= Alberto Cinta =

Mexican politician

Alberto Emiliano Cinta Martínez (born in Mexico City) is a Mexican economist, entrepreneur and politician who is a founder and became the first general secretary of the New Alliance Party (PANAL). He ran as the PANAL's candidate for Mayor of Mexico City Head of Government of the Federal District in the 2006 Federal District election. He has been a Congressman, public servant, university professor and entrepreneur. He studied economics at the ITAM in Mexico City, and holds two master's degrees from both the Ecole Nationale d'Administratuon (ENA, Paris) and Harvard (KSG, Massachusetts). He has been a deputy at the Chamber of Deputies for the Green Party and president of the Special Commission of Competitiveness (2009-2012) and also a deputy for Mexico City (2012-2015). Since 2001 he is the founder and chairman of a leading Mexican hospitality group that operates more than fifty high-end restaurants, nightclubs, business clubs, and concert halls. In 2014 his group started operations in the US with the opening of its first restaurant (Cantina La Veinte), in Miami.
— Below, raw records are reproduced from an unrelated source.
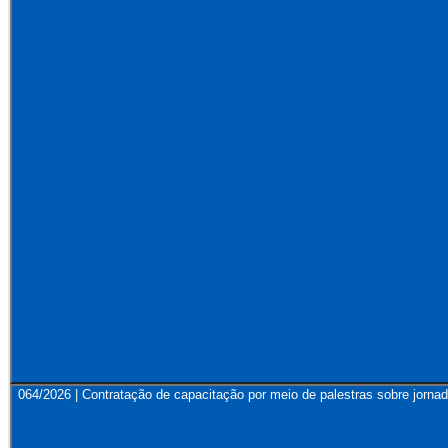
064/2026 | Contratação de capacitação por meio de palestras sobre jornad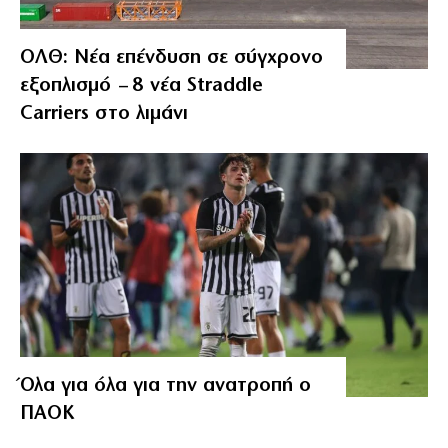
ΟΛΘ: Νέα επένδυση σε σύγχρονο
εξοπλισμό – 8 νέα Straddle
Carriers στο λιμάνι
Όλα για όλα για την ανατροπή ο
ΠΑΟΚ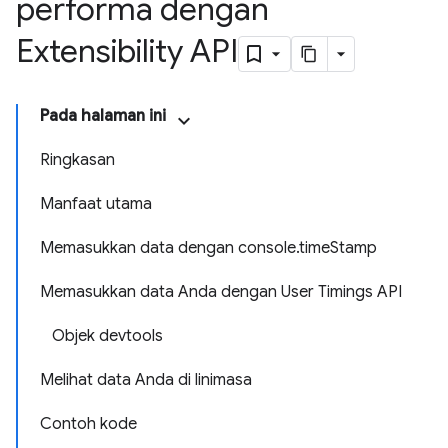
performa dengan
Extensibility API
Pada halaman ini
Ringkasan
Manfaat utama
Memasukkan data dengan console.timeStamp
Memasukkan data Anda dengan User Timings API
Objek devtools
Melihat data Anda di linimasa
Contoh kode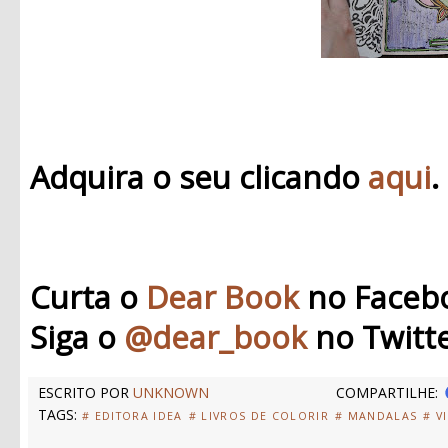
Adquira o seu clicando
aqui
.
Curta o
Dear Book
no Faceb
Siga o
@dear_book
no Twitt
ESCRITO POR
UNKNOWN
COMPARTILHE:
TAGS:
# EDITORA IDEA
# LIVROS DE COLORIR
# MANDALAS
# V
==Personal life and education==
Cinta is the son of lawyer Alberto Cinta Guzmán. He holds a bachelor's degree in economics from the Instituto Tecnológico Autónomo de México (ITAM) where he studied from 1989 to 1993. From 1994 to 1995 he pursued graduate studies at the École Nationale d'Administration (ENA) where he received a master's degree in public administration and political economy. He also holds a master's degree in public administration from Harvard University. He has participated in academic publications such as "Towards Mexico's Democratization" (Routledge 1999) and "México Visión Global, la agenda para el siglo XXI" (Porrúa, 2006), among others.
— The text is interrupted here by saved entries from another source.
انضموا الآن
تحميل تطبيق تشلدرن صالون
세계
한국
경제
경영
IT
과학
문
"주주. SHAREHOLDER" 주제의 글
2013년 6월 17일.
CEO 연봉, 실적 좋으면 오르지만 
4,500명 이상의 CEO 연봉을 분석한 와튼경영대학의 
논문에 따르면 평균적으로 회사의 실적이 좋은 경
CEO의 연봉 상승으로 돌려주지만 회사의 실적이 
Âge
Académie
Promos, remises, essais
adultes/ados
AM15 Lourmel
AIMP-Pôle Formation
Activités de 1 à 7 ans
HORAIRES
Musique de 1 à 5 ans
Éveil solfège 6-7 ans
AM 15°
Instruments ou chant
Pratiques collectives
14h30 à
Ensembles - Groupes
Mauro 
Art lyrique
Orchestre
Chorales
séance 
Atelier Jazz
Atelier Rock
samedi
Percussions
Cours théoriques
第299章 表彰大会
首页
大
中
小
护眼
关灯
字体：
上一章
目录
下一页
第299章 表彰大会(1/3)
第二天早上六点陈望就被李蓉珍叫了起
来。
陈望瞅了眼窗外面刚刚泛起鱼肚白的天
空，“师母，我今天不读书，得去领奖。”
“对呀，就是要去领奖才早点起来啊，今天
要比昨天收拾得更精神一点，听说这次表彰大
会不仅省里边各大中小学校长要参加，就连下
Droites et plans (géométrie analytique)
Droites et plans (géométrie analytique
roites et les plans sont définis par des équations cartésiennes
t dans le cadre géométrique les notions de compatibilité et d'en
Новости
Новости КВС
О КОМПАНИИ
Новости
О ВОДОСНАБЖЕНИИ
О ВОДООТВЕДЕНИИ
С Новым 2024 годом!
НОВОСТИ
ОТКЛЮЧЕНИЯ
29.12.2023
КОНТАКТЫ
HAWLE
He is the founder and chairman of the Board of Directors of Cinbersol S.A., the leading company for high end hospitality in Mexico that operates several restaurants, concert halls and clubs in Mexico and the US such as "Club Piso 51", Landó Grill, Restaurante Lamm, "50 Friends", "Sud 777", Ivoire and "Cantina La Veinte" among others.

==Professional career==
In 1991 Cinta joined the public service working for the President of the Republic's office as Director of public opinion analysis under President Carlos Salinas de Gortari. He also joined the office of the President Ernesto Zedillo of the PRI, as General Director of Research and Analysis (1995–1997). From 1999 to 2000 he served as advisor for Francisco Labastida's presidential campaign (PRI). From 2003 to 2005 he served as General Director of the Centro de Estudios Sociales y de Opinión Pública of the Chamber of Deputies.